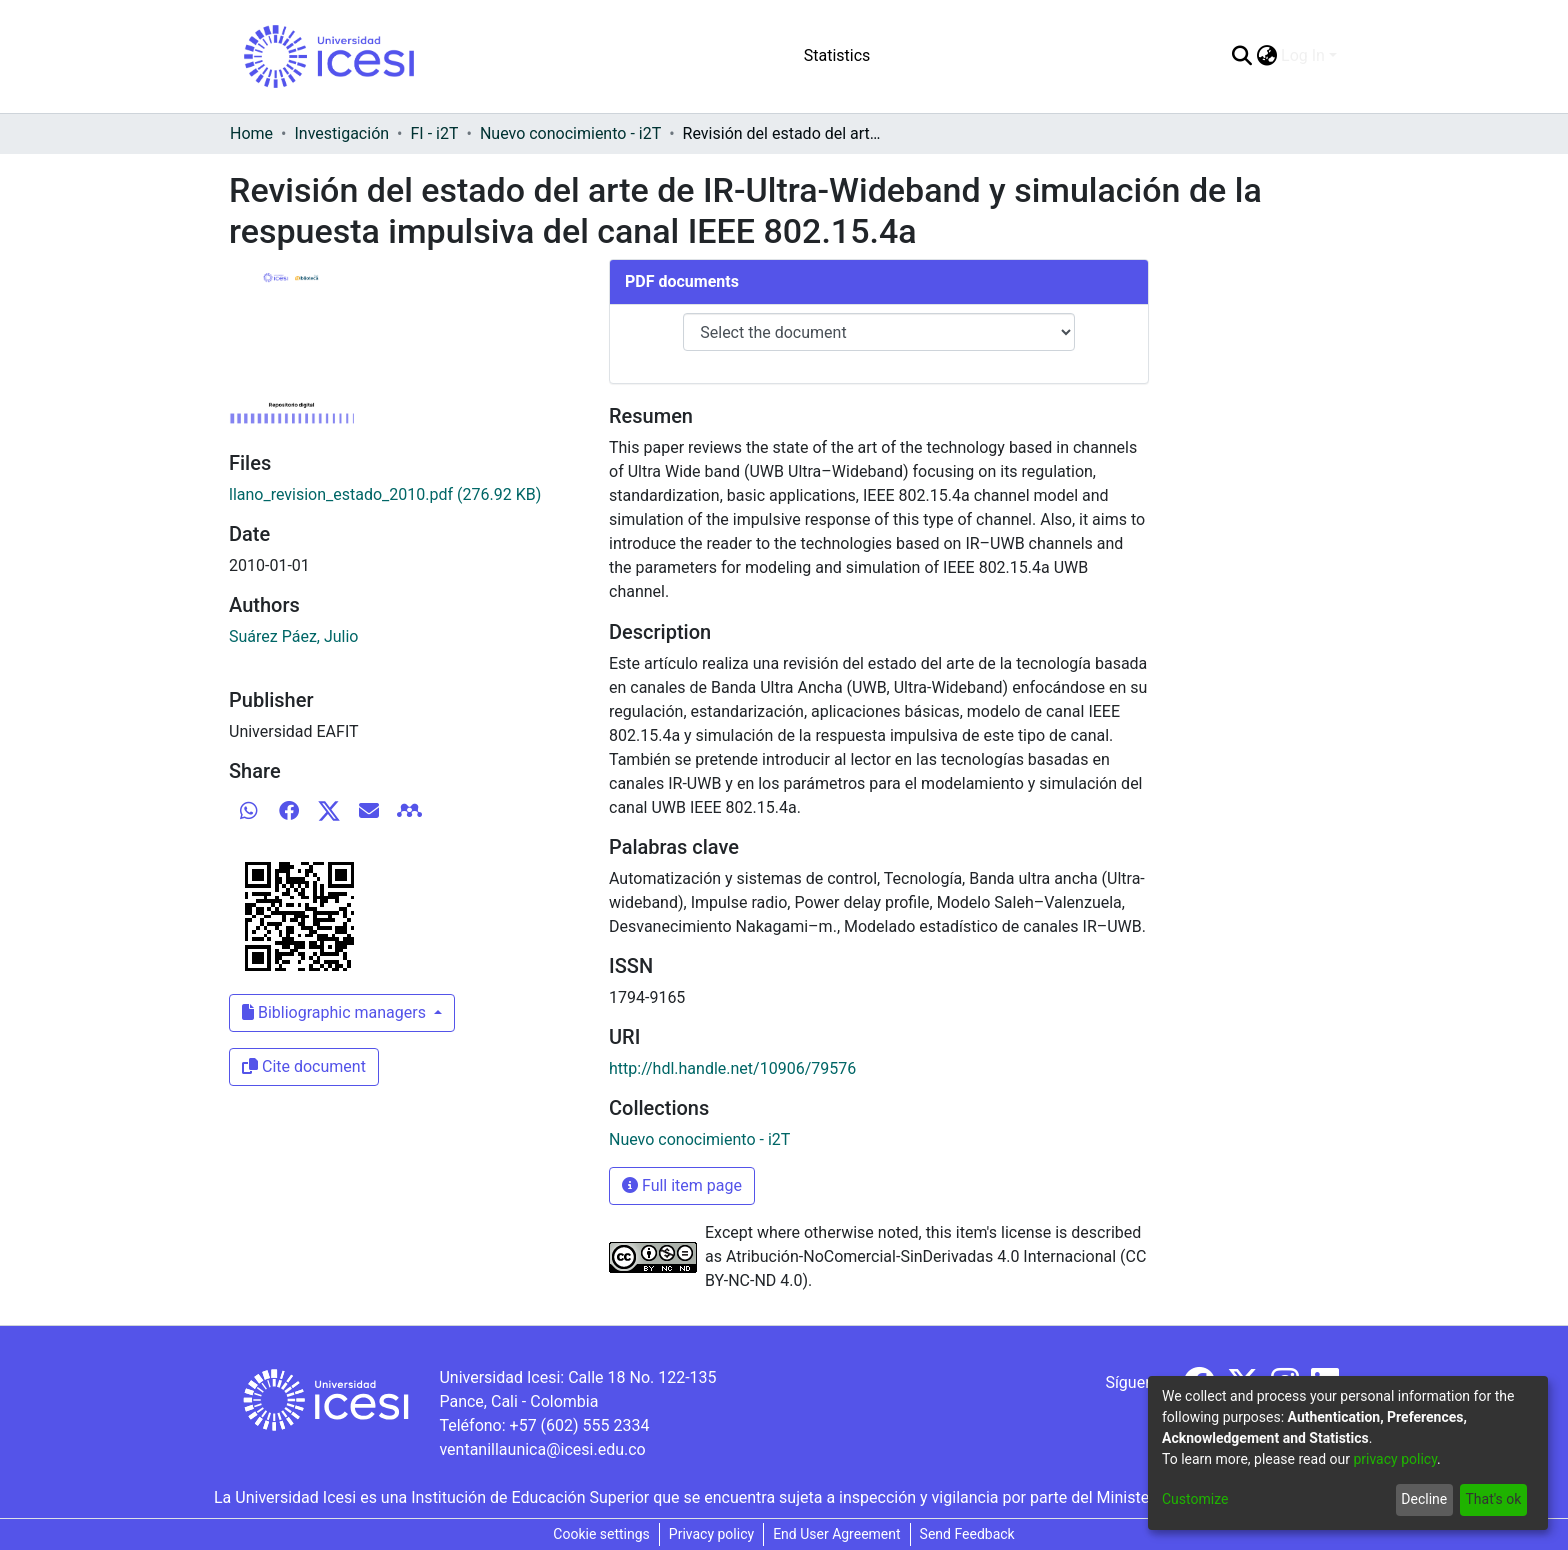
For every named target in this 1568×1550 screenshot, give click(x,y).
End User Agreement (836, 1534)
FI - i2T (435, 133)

───

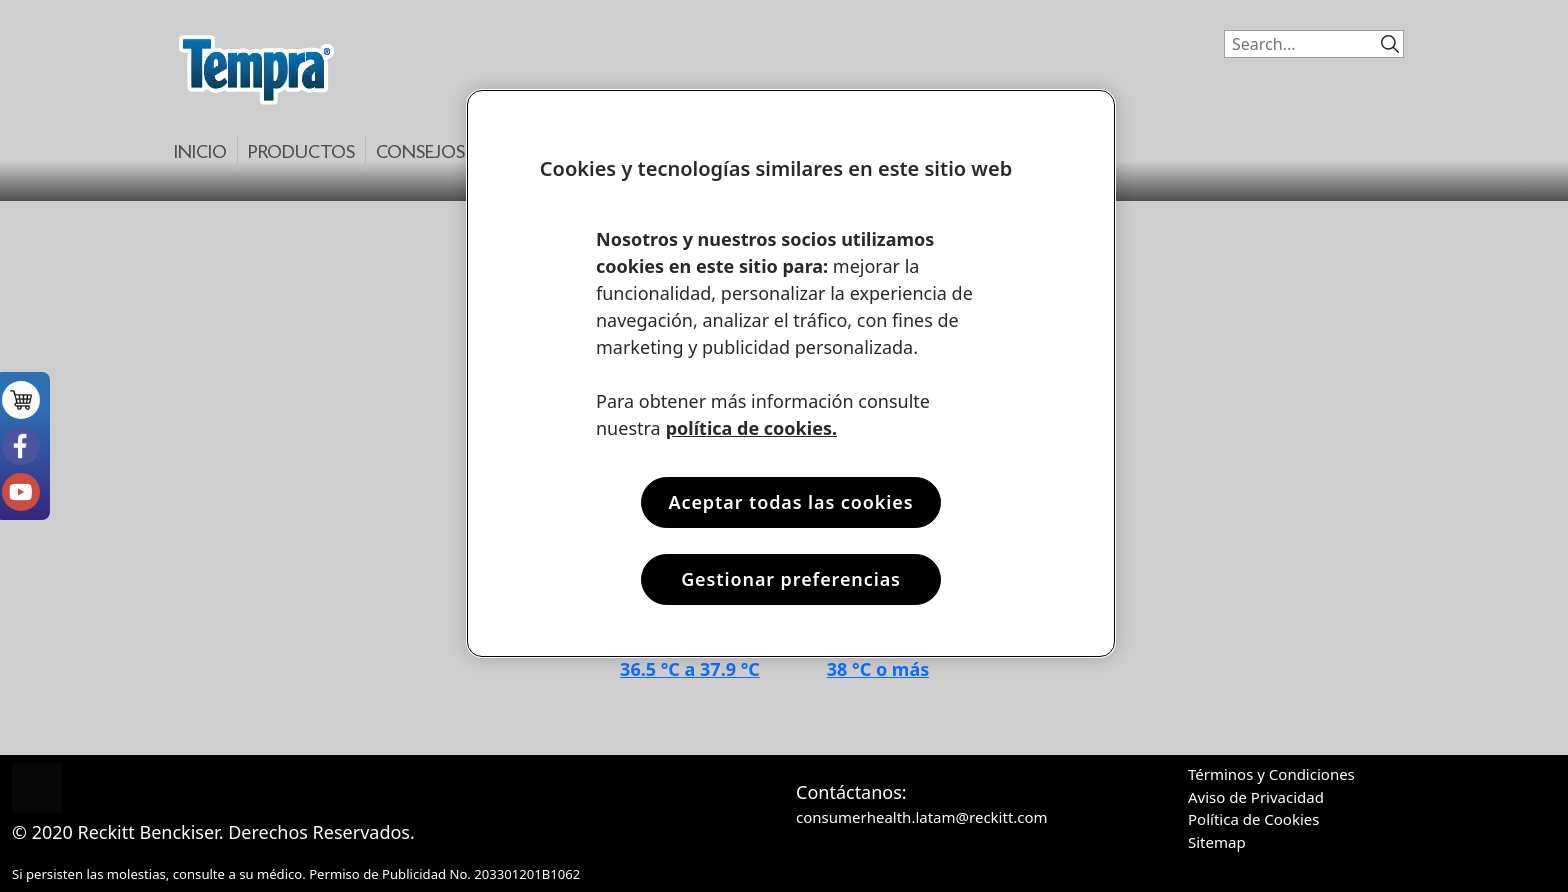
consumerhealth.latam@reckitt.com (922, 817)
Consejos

───

• Goal of the exercise:
Copy out only the lines above from the one with "For every named" to the one with "FI - i2T (435, 133)", inclusive, exactly as they stand.

• Task solution:
For every named target in this 1568×1550 screenshot, give click(x,y).
End User Agreement (836, 1534)
FI - i2T (435, 133)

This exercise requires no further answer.